Low-weight quantum syndrome errors in belief propagation decoding

TL;DR

This paper empirically investigates low-weight error syndromes in quantum belief propagation decoding, identifying criteria to improve convergence and reduce logical errors by augmenting decoding matrices.

Contribution

It introduces a method to characterize low-weight error syndromes and demonstrates how adding relevant fault columns enhances BP decoding performance in quantum error correction.

Findings

BP convergence improves with added fault columns.

Adding relevant combinations reduces logical errors.

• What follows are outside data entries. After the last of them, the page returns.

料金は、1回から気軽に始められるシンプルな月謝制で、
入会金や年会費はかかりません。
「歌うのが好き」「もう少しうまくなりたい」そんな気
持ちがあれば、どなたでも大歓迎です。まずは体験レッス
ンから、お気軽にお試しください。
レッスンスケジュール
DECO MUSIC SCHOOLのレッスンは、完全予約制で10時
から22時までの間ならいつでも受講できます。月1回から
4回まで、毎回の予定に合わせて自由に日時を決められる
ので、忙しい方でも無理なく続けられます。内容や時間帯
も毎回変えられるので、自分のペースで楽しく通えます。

Decoding time decreases with matrix augmentation.

Abstract

We describe an empirical approach to identify low-weight combinations of columns of the decoding matrices of a quantum circuit-level noise model, for which belief-propagation (BP) algorithms converge possibly very slowly. Focusing on the logical-idle syndrome cycle of the low-density parity check gross code, we identify criteria providing a characterization of the Tanner subgraph of such low-weight error syndromes. We analyze the dynamics of iterations when BP is used to decode weight-four and weight-five errors, finding statistics akin to exponential activation in the presence of noise or escape from chaotic phase-space domains. We study how BP convergence improves when adding to the decoding matrix relevant combinations of fault columns, and show that the suggested decoder amendment can result in the reduction of both logical errors and decoding time.